When we receive Christ in the Eucharist, there is not “one”, but “two” communions taking place – one, with Jesus Christ, our Lord, and the other, with the community to which we belong. If communion were only about my one-ness with the Lord, there could be no objection to other Christians receiving communion, but it is because communion is also about my one-ness with my community, that I have to say to other Christians, “I am sorry, but we are not in communion with each other, because we belong to separated communities.” And the same holds true should I attend another Church and they invite me to share communion with them.
This practice is not there to cause division, but to teach a central belief of our Catholic Faith – namely, that we do not first meet Christ and then join a community, but the other way round: we meet Christ in and through the community, we belong to. Thus, they are a part of my communion with Christ – and this does not mean merely the group of people I happen to be worshipping with, but the community I have made a decision to belong to, the one that is committed to me and I to them. It is in that community commitment that I experience Christ’s touch, hear his voice and learn to love him in return. With and through that community, I am inspired to reach out with Christ in love and service to the world – and it is also in and through that community, that I am comforted, healed and lifted up again, when I fail and fall.

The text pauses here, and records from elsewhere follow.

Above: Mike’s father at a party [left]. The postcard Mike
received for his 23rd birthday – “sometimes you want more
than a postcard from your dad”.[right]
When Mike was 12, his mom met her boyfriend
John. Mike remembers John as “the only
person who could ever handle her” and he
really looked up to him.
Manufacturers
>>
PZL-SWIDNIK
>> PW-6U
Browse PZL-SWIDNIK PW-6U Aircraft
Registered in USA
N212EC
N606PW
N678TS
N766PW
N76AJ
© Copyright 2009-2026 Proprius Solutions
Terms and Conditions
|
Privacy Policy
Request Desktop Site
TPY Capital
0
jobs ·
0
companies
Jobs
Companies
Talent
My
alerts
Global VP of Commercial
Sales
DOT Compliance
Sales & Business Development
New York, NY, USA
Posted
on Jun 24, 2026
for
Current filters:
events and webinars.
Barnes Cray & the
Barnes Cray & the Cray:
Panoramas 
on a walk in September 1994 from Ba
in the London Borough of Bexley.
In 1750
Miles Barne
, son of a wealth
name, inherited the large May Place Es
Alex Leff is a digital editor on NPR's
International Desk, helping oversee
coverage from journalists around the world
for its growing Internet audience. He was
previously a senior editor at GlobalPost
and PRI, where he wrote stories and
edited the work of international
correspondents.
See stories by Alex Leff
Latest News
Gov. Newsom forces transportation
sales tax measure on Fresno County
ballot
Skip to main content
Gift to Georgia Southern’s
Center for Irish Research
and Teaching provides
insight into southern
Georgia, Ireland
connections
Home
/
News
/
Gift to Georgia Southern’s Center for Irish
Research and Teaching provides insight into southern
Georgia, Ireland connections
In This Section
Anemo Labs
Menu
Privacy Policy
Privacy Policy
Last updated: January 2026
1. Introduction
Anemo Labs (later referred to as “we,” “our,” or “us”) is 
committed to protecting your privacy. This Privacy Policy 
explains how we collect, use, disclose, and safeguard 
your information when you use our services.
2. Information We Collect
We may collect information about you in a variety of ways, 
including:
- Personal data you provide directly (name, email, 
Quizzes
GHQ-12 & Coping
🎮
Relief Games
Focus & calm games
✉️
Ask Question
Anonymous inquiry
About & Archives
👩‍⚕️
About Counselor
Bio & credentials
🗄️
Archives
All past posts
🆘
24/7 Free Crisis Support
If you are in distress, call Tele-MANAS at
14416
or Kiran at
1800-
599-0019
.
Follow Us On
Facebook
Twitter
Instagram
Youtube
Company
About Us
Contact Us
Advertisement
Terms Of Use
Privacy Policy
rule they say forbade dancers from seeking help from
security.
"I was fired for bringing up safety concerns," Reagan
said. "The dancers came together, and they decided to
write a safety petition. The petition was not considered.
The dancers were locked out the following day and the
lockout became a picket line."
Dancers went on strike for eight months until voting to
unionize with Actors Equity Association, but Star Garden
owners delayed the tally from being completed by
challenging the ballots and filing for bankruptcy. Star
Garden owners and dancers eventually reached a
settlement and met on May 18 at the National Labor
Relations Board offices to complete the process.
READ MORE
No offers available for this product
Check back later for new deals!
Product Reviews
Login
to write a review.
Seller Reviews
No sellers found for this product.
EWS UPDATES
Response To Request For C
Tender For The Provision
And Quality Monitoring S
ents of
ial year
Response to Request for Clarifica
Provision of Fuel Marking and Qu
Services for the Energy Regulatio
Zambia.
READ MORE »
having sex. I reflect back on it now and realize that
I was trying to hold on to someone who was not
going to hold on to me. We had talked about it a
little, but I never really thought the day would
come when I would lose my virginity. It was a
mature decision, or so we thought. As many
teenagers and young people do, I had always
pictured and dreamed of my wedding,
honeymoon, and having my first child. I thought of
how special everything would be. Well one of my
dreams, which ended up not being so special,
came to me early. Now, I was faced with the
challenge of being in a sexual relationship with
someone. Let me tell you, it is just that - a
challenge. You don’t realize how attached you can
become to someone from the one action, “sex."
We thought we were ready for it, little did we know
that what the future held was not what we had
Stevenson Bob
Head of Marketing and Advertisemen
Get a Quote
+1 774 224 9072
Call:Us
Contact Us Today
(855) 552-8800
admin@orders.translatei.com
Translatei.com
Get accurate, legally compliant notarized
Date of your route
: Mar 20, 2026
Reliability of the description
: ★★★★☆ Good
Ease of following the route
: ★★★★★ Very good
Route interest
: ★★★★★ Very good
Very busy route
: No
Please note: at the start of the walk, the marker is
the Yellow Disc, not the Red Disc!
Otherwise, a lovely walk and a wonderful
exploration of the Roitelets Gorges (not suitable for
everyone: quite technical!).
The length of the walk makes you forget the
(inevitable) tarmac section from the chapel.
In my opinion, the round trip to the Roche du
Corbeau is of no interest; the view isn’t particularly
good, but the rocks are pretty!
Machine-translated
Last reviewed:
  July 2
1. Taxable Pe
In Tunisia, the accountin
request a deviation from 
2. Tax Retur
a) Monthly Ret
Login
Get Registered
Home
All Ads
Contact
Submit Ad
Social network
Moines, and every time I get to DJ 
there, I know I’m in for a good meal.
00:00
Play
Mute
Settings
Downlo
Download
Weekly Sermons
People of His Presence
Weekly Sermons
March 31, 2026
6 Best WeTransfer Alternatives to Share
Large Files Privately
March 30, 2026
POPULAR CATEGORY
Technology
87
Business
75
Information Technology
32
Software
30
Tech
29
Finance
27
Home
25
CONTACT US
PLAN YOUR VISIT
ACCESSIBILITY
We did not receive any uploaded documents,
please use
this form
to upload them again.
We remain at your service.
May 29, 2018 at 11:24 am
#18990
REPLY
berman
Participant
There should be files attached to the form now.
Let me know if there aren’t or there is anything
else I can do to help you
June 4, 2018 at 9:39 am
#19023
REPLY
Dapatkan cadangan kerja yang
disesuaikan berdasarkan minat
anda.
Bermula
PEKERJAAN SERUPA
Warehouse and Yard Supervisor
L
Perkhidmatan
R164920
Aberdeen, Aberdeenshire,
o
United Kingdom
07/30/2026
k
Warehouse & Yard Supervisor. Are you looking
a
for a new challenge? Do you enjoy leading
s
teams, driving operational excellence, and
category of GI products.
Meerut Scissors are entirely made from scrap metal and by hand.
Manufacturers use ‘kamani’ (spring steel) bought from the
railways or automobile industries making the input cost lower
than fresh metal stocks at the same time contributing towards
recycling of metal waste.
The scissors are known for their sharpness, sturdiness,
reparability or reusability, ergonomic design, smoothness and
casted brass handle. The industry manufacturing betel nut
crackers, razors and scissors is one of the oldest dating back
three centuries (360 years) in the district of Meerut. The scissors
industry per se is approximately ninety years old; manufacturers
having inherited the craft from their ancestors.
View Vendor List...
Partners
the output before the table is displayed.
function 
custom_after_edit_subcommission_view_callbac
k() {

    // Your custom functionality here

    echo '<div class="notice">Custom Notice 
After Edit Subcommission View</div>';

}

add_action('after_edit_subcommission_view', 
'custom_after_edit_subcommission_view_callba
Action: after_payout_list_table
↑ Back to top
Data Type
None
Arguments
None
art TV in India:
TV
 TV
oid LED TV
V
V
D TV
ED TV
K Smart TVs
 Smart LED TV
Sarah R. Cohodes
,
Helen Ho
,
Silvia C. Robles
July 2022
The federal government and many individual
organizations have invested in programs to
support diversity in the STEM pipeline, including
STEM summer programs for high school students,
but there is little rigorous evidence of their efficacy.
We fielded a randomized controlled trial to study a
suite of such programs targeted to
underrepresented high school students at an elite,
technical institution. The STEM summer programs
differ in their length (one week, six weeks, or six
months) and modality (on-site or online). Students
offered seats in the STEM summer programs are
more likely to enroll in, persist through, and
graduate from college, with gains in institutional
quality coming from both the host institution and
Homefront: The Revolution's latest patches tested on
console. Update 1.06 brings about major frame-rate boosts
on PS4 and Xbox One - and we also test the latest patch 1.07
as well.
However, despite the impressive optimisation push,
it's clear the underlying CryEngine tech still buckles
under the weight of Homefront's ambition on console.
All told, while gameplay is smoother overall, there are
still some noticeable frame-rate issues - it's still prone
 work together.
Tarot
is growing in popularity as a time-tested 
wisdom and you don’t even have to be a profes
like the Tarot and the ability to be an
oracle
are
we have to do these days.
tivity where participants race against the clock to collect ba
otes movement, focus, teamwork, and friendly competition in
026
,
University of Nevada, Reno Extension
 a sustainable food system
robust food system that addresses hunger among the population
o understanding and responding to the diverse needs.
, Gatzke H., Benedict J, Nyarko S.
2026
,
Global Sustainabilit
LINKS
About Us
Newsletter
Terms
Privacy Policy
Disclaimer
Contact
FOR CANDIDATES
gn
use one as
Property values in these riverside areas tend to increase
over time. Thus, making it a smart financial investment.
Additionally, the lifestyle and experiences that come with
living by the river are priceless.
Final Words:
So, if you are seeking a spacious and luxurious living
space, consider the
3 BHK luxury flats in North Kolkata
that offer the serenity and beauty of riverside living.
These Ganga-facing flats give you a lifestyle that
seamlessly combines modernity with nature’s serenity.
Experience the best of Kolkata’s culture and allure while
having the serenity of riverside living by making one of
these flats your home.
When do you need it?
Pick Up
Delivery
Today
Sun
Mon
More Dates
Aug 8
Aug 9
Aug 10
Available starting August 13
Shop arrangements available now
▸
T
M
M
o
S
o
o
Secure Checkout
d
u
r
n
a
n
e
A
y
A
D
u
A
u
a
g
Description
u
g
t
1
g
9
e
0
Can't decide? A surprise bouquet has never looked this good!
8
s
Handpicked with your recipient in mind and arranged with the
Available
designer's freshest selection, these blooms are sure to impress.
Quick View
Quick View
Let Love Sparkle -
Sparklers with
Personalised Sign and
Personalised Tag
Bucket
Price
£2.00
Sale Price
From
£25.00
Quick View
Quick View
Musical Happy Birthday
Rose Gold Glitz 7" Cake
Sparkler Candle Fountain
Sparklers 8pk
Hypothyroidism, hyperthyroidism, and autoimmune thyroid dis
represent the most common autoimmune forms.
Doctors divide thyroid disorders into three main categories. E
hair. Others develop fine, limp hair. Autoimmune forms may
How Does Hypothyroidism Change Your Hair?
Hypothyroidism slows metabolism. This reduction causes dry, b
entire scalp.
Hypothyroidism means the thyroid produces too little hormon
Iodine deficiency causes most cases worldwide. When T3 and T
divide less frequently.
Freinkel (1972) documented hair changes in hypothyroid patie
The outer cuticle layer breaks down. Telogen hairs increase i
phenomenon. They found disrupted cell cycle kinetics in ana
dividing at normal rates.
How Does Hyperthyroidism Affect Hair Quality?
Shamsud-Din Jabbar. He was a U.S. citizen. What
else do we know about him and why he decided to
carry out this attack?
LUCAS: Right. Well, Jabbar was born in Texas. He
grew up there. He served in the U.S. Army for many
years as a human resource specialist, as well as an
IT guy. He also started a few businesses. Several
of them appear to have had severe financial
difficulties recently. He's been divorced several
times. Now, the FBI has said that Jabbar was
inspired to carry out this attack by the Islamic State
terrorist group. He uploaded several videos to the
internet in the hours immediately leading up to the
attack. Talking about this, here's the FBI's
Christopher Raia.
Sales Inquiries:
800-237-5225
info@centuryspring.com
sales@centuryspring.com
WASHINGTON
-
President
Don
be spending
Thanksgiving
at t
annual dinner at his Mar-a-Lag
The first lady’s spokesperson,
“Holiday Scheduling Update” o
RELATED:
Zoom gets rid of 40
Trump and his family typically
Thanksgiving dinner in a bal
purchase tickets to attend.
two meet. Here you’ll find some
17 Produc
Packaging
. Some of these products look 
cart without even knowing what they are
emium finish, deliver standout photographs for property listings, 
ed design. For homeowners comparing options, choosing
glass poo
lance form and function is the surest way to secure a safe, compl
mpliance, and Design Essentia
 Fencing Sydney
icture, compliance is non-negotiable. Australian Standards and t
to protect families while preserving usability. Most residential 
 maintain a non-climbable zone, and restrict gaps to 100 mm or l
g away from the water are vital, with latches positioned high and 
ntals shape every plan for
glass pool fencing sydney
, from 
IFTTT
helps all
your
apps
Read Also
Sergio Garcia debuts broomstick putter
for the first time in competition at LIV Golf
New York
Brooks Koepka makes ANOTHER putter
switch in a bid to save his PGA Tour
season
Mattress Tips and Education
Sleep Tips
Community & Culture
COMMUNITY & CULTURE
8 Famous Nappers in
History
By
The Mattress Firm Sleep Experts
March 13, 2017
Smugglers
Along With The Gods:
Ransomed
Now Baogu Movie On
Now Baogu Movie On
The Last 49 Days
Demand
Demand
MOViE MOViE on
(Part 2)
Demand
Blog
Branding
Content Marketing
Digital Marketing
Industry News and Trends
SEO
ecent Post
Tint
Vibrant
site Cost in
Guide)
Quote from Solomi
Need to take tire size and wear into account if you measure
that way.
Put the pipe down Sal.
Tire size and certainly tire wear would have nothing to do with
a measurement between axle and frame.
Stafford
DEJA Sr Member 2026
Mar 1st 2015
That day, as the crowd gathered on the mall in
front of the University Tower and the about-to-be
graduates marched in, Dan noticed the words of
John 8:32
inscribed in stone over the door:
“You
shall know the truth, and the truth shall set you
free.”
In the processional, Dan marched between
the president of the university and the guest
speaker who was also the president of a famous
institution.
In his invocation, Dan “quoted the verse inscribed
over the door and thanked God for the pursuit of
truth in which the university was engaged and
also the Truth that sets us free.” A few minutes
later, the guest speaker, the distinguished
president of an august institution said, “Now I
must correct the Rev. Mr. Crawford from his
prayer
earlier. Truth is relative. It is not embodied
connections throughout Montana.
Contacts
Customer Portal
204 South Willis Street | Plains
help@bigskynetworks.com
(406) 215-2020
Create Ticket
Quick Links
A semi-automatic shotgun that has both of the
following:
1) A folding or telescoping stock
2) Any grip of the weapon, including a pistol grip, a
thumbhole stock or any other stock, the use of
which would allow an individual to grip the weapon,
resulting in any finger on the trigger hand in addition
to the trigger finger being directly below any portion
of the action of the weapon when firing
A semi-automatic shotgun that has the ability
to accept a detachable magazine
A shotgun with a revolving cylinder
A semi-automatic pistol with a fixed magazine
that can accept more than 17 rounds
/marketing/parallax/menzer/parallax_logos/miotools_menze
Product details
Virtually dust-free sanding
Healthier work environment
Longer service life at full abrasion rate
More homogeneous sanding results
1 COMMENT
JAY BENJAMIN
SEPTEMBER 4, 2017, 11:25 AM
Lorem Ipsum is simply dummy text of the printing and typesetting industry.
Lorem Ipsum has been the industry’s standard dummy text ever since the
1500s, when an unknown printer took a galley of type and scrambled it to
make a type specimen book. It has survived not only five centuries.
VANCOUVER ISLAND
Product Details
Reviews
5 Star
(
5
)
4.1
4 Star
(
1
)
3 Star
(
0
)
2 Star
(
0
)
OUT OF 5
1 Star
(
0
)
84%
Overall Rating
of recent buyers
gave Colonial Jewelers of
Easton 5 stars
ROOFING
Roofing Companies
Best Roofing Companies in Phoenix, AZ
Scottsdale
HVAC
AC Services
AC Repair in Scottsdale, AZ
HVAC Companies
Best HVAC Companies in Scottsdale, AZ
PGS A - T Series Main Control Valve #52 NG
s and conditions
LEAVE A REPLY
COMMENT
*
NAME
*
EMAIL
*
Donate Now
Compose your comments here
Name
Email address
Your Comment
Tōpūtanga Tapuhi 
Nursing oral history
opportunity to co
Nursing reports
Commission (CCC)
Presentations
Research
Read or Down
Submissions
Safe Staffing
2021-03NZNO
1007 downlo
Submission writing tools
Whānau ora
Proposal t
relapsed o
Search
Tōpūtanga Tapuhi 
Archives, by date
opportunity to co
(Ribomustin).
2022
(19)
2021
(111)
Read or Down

This does not mean that we Catholics are in perfect communion with each other, with no quarrels or dissensions – far from it! But we are pledged to journey together! The road we are called to follow is to be moulded into being truly the sons and daughters of God and so this also means that we become brothers and sisters of each other – we belong to each other. Our calling – to love and serve the world with Christ – cannot be done as individuals – we need our community; we need to know that no matter how difficult the road, those we walk with will not turn their backs on us; we need to know we are truly one family, one community, sworn to live for each other all our lives long. It is this togetherness that we also celebrate when we receive communion.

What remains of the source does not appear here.